In spite of some inventive fin design, the North Converter seemed a bit lost in the wave test we placed it in. Although it was a very capable twin-tip, it just didn’t have enough wave characteristics to keep the team happy within the parameters we set. As a regular twin-tip it is good with plenty of pop, width for quick planing and upwind riding, and the big tips help steady your landings. It is also bullet proof.
North have gone for full snowboard construction for all their twin-tips this year, providing probably the most stable construction available in very light, yet extremely durable boards. The Converter is two boards in one: by changing the fins at one end to lift up the tips, the board transforms from a freestyle shape into a wave-riding directional. Expert riders will appreciate the excellent carving and upwind performance.
TEST TEAM NOTES:
GEORGE: I think it’s a bit of an evil trick to sell this board as an any-sort-of-wave board. It’s a freestyle twin tip with funky fins.

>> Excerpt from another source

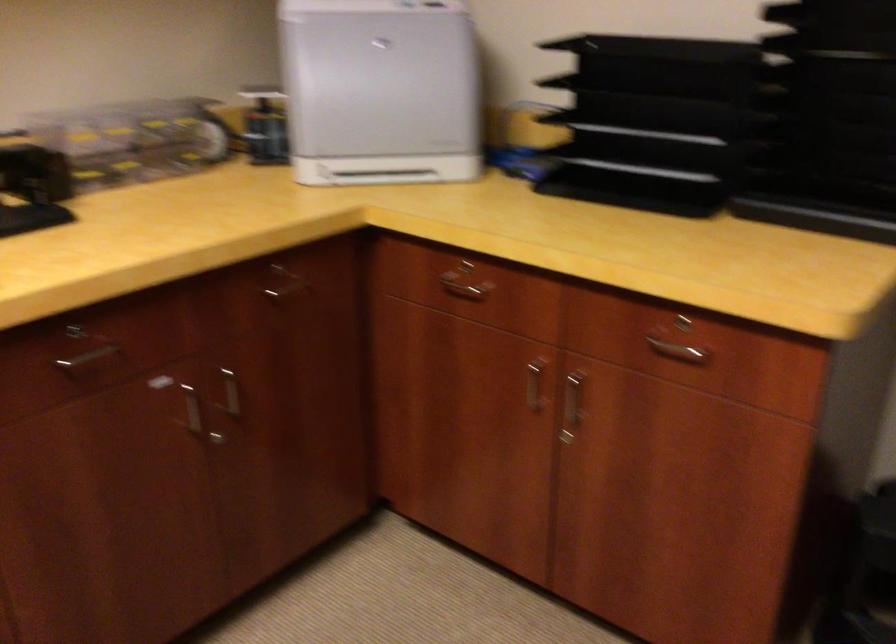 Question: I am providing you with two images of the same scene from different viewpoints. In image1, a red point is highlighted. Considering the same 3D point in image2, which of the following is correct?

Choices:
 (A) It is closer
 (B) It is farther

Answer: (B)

NEAL: The idea is that you have a different set of fins to choose from that flick up the tips more or less at one end.
GEORGE: Yeah, but they don’t help it ride waves. And you can’t ride those straps either way, so if you have different fins in one end, you can still only ride it one way.
NEAL: It would be quicker to put the wave fins at whichever end is right for the day rather than moving the straps. You can’t get away from this whole big square tip thing by just giving it a bit of a kick at one end. The nice thing about this board is that it was really gusty today and it just tracked through the gusts a lot better than it would have done with narrow tips. But you can’t bottom turn a board of this shape with sharp rails like that. If you want to buy a twin-tip that can do lots of things reasonably well, it’s not a bad one. It’ll certainly get you out through the white water a bit better than a flat square board and the stance is quite narrow, but they’re the only lean it’s got towards waves.
GEORGE: It’s a really nice twin-tip, but I just disagree it’s a wave board.
NEAL: As a twin-tip it had a reasonable amount of pop, but I thought the flicked-up tips hampered the planing and upwind ability. I recommend it would be better with the normal fins on and used as a regular twin-tip.
GEORGE: Handled power and gusts well for sure, but this board is way more biased to the freestyle twin-tip side of things rather than powered carves.